Some lines hold the string "sono". Copy all of them from the material that follows.

- Records to use
*** Begin section ***

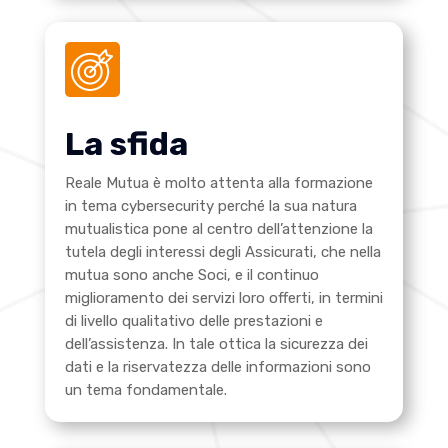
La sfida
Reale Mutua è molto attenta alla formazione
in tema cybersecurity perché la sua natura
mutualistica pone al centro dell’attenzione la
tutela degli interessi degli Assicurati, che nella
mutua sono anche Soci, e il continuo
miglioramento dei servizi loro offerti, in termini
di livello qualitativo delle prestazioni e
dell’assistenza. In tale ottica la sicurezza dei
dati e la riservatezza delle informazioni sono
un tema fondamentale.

*** End section ***
*** Begin section ***

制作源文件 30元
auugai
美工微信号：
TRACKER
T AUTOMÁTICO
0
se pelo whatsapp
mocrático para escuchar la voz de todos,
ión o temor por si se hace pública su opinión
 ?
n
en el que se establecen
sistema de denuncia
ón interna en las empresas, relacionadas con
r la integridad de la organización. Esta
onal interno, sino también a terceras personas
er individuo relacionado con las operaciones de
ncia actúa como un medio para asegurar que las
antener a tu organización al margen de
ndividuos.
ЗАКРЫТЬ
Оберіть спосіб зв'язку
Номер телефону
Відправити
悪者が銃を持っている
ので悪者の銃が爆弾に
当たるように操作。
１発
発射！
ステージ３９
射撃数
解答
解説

*** End section ***
*** Begin section ***

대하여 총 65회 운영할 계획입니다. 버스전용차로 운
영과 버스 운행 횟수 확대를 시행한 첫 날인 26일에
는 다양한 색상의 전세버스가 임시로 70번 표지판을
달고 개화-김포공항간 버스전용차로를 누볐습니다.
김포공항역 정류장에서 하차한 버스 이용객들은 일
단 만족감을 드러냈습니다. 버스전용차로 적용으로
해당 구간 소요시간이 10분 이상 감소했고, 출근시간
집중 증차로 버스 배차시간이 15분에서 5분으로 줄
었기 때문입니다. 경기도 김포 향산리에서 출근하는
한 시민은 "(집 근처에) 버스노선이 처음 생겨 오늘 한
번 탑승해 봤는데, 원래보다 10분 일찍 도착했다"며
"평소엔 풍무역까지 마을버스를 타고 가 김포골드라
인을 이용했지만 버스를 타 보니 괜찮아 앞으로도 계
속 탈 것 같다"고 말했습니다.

*** End section ***

- Written answer
mutua sono anche Soci, e il continuo
dati e la riservatezza delle informazioni sono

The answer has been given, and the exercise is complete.